◆ Goal of the exercise
Find the string "fenêtres" in the entries and copy each line that has it.

Source records:
____________

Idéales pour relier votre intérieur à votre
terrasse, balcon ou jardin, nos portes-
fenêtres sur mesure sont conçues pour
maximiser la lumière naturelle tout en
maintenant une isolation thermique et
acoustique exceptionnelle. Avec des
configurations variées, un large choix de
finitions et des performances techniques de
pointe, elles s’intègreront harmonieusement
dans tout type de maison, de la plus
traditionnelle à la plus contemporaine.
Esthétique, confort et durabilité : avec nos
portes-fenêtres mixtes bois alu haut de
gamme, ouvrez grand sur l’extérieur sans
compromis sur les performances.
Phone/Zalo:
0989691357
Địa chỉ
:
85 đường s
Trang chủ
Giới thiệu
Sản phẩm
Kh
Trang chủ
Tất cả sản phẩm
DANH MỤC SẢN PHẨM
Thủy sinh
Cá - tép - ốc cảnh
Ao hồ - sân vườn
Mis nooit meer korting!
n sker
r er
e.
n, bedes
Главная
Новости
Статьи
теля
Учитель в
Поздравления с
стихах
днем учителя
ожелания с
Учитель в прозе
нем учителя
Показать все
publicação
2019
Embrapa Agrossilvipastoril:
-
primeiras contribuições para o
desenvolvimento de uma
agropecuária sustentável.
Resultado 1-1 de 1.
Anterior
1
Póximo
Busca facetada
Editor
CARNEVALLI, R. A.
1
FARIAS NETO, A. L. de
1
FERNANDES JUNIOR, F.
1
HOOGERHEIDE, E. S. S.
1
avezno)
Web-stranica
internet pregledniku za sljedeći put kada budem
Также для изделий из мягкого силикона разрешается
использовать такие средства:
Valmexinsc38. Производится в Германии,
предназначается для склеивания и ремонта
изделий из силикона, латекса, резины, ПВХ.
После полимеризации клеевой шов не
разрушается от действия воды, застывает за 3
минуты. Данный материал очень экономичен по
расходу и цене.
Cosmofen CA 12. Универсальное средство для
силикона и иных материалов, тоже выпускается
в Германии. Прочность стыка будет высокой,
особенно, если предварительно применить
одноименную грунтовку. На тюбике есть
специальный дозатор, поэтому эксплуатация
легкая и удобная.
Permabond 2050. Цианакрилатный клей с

____________

◆ Response to this task
fenêtres sur mesure sont conçues pour
portes-fenêtres mixtes bois alu haut de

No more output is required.